#### [Exercise inputs]

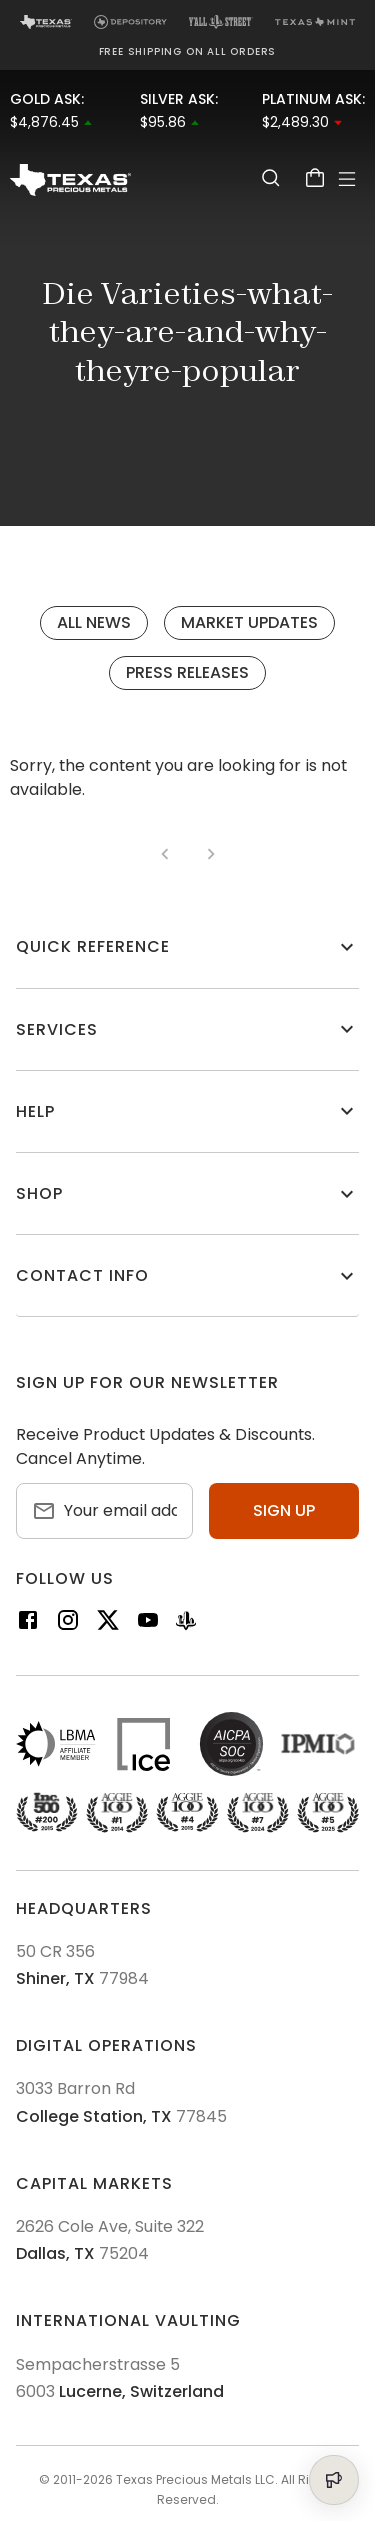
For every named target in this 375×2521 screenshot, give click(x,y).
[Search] (271, 177)
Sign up (284, 1510)
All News (94, 622)
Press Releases (187, 672)
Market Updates (249, 622)
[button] (187, 946)
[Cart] (315, 177)
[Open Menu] (347, 179)
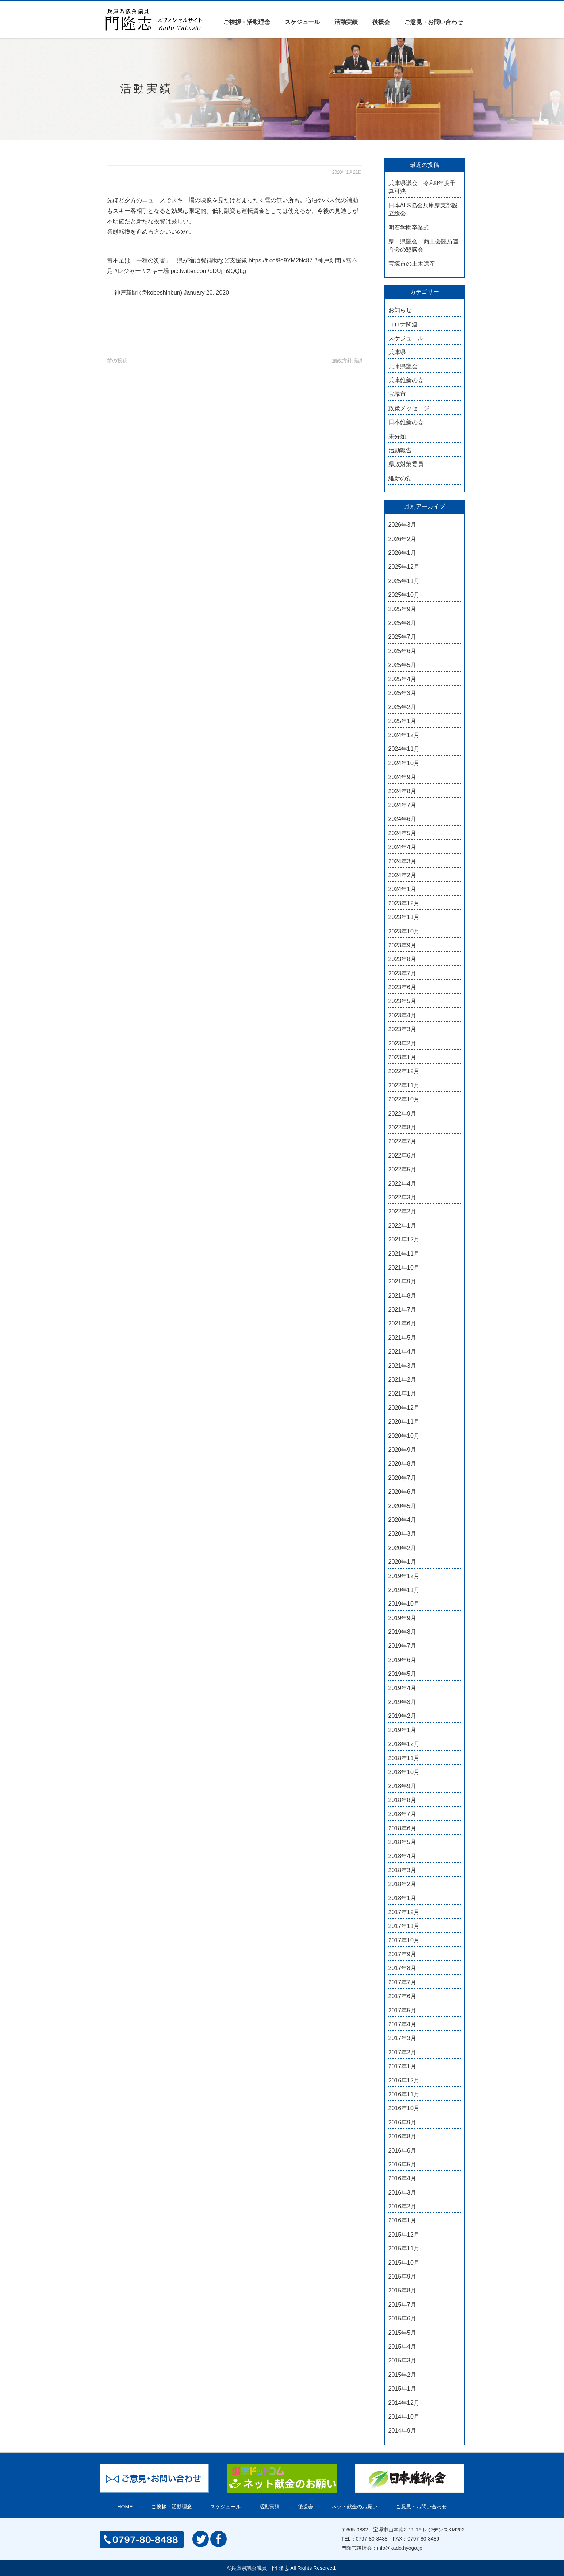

#### [Instructions to follow]
Copy the listing word for word, excluding its pictures.

#### [Response for this exercise]
For every named target in this 375×2521 screenshot, give click(x,y).
[Search] (271, 177)
Sign up (284, 1510)
All News (94, 622)
Press Releases (187, 672)
Market Updates (249, 622)
[button] (187, 946)
[Cart] (315, 177)
[Open Menu] (347, 179)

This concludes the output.